Please return the lines of the data that contain "guarantee".
====================
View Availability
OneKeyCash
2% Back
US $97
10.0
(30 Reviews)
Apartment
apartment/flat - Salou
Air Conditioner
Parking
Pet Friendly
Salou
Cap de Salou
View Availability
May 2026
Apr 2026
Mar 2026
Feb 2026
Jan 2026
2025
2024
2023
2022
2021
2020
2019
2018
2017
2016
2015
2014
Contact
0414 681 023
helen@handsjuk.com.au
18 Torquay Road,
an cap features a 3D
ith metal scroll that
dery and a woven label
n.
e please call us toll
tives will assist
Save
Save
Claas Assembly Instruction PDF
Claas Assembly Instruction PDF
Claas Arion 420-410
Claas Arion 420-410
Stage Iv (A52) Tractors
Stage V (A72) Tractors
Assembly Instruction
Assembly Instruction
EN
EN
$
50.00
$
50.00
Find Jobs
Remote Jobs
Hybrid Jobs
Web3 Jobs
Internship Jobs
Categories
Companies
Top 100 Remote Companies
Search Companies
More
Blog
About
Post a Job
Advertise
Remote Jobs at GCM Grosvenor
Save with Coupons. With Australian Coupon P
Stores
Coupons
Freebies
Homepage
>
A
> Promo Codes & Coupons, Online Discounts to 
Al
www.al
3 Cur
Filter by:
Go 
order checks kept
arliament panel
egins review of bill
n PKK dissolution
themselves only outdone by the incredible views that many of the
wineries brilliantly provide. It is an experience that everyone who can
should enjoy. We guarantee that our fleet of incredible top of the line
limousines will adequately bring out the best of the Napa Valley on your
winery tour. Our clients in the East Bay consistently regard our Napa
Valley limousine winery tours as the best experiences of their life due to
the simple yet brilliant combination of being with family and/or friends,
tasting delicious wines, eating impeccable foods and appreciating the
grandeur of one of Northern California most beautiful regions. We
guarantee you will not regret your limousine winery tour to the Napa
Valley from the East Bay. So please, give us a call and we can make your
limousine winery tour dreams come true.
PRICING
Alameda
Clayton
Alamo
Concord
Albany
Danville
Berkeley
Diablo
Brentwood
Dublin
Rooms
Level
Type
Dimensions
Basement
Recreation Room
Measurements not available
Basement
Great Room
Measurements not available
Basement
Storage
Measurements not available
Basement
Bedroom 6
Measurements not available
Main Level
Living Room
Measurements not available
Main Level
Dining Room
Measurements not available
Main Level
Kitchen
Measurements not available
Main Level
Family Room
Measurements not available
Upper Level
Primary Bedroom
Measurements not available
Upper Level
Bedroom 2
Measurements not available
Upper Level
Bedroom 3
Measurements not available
====================
> _Written reply_
should enjoy. We guarantee that our fleet of incredible top of the line
guarantee you will not regret your limousine winery tour to the Napa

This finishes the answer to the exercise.